There are also over one hundred private businesses that depend on the Sterling Highway as their gateway to conduct business, as well as vital City infrastructure needed to support the marine trades and cargo shipping services.  Coastal erosion from these events is destroying the State right-of-way, as well as properties housing commercial businesses, public recreational and camping sites and utilities. 

The City of Homer has been working for many years with the US Army Corps of Engineers (USACE), the Alaska Department of Transportation and Public Facilities (DOT&PF) in a cooperative effort to develop and implement a long term maintenance plan to mitigate and stabilize erosion conditions on the Homer Spit. 

Attachments to this page provides an overview of erosion conditions on the Homer Spit, including specific condition photos. The USACE has conducted two extensive studies with detailed erosion management information: the 2017 USACE Dredged Material Management Guidance Manual and the 1987 USACE investigation and report titled Storm Damage Reduction Final Interim Feasibility Report with Engineering Design and Environmental Assessment.  In 2019, HDR, Inc. completed a technical memo summarizing erosional conditions and providing mitigation recommendations.

After a storm surge event in November 2024 destroyed part of the Homer Spit Road and led to a State-declared emergency disaster, HDR provided another technical memo draft summarizing short-term, emergency mitigation measures as well as an evaluation of a few long-term mitigation measures.

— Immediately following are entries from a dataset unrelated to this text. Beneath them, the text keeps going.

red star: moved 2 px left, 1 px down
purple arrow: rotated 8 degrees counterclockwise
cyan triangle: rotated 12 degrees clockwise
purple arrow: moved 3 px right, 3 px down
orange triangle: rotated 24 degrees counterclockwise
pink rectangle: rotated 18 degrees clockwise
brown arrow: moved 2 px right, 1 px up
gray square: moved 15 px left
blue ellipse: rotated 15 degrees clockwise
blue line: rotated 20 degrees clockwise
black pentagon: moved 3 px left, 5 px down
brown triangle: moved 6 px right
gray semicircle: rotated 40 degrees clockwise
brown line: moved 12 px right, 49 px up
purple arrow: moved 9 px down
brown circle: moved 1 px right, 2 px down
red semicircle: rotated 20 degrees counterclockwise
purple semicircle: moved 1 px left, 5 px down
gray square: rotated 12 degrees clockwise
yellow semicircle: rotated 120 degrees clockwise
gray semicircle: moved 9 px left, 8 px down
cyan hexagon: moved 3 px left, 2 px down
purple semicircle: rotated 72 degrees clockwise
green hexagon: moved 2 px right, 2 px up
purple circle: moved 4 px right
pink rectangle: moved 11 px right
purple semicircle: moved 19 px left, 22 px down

Future work on this mitigation project will utilize this information and develop new data to help the group and the public evaluate a range of coastal resiliency measures and formulate a long-term plan for maintaining the Homer Spit transportation infrastructure of local, regional and national importance.  Beginning this project is timely and would likely be best served through a USACE General Investigation.

 

A cooperative team, comprised of the USACE, DOT&PF and City of Homer operating under a Memorandum of Agreement will be able to produce an action plan to be implemented that will have long term solutions to the storm surge and erosion challenges on the Homer Spit.